TASK PROMPT:
Could you repeat word for word only the lines from the one containing "S SILIKONINIAI TEPALAI" to the last line of the data below?

EXTRACTED DATA:
* * * * *

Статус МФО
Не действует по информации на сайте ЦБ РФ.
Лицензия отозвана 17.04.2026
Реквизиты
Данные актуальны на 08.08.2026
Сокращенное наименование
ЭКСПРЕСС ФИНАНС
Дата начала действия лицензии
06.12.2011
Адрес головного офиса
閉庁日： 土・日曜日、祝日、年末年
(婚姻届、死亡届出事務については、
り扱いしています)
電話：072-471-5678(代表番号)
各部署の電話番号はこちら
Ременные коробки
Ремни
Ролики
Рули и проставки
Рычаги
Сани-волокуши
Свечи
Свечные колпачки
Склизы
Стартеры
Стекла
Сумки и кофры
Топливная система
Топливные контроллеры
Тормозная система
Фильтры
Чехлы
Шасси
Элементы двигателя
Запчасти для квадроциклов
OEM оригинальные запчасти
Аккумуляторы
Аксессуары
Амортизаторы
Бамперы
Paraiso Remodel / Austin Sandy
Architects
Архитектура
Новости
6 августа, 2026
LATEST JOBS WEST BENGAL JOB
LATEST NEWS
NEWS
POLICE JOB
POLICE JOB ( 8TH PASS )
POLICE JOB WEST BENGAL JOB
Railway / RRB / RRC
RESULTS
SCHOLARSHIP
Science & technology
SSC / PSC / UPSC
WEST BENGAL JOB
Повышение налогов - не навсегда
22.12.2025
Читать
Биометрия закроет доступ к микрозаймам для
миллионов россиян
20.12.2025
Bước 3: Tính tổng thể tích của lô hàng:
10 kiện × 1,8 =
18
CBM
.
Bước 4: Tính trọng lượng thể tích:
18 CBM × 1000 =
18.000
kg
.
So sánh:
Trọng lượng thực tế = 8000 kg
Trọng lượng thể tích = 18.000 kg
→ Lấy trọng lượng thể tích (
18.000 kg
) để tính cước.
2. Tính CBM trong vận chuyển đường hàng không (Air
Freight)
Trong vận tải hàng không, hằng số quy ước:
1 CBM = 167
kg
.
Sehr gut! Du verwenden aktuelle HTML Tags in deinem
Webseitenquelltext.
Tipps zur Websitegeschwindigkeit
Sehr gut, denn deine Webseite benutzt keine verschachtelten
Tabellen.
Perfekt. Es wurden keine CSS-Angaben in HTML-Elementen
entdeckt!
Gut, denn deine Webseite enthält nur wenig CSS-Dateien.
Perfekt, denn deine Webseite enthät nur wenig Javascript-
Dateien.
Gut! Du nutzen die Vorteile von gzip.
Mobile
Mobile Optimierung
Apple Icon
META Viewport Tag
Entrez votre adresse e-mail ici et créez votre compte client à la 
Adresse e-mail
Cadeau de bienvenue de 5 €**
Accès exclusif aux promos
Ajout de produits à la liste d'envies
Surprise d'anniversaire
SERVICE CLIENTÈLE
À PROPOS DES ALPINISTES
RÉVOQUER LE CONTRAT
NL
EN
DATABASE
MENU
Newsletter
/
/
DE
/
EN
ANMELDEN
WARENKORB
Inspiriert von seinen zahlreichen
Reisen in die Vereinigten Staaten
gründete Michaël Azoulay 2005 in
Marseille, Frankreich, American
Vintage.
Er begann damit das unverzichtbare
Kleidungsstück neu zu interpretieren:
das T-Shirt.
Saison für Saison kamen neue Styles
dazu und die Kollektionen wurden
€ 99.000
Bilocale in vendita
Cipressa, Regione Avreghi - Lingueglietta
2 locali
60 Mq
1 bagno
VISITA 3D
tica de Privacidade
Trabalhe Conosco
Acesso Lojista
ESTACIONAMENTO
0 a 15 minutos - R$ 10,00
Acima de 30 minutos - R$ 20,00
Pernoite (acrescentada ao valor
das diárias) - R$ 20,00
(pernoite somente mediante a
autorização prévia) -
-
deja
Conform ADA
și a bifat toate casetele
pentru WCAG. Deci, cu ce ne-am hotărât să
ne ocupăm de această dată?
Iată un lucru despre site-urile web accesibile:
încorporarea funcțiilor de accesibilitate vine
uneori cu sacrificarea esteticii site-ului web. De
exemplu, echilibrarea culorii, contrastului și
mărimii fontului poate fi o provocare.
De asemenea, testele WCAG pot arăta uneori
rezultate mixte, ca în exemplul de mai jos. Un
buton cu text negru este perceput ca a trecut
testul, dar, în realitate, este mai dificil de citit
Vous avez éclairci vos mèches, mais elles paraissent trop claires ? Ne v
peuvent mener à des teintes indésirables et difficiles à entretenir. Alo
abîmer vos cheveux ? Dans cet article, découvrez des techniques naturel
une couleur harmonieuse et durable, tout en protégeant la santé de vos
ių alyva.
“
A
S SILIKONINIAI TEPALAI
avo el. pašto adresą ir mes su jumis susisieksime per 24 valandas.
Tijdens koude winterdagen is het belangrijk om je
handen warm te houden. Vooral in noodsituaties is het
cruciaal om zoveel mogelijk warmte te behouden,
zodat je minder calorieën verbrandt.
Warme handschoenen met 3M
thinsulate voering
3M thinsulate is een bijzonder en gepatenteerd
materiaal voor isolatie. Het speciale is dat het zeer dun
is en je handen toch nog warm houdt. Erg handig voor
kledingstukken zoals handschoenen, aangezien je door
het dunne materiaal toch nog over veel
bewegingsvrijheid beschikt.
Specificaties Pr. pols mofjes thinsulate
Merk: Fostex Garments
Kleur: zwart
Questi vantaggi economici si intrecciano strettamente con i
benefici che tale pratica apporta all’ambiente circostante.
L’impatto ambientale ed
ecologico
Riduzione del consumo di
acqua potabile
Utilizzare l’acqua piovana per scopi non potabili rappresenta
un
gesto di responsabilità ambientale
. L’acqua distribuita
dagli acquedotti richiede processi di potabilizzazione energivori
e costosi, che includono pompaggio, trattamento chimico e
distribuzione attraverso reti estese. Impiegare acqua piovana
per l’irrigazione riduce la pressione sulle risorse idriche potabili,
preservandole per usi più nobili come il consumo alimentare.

* * * * *

RESULT BELOW:
S SILIKONINIAI TEPALAI
avo el. pašto adresą ir mes su jumis susisieksime per 24 valandas.
Tijdens koude winterdagen is het belangrijk om je
handen warm te houden. Vooral in noodsituaties is het
cruciaal om zoveel mogelijk warmte te behouden,
zodat je minder calorieën verbrandt.
Warme handschoenen met 3M
thinsulate voering
3M thinsulate is een bijzonder en gepatenteerd
materiaal voor isolatie. Het speciale is dat het zeer dun
is en je handen toch nog warm houdt. Erg handig voor
kledingstukken zoals handschoenen, aangezien je door
het dunne materiaal toch nog over veel
bewegingsvrijheid beschikt.
Specificaties Pr. pols mofjes thinsulate
Merk: Fostex Garments
Kleur: zwart
Questi vantaggi economici si intrecciano strettamente con i
benefici che tale pratica apporta all’ambiente circostante.
L’impatto ambientale ed
ecologico
Riduzione del consumo di
acqua potabile
Utilizzare l’acqua piovana per scopi non potabili rappresenta
un
gesto di responsabilità ambientale
. L’acqua distribuita
dagli acquedotti richiede processi di potabilizzazione energivori
e costosi, che includono pompaggio, trattamento chimico e
distribuzione attraverso reti estese. Impiegare acqua piovana
per l’irrigazione riduce la pressione sulle risorse idriche potabili,
preservandole per usi più nobili come il consumo alimentare.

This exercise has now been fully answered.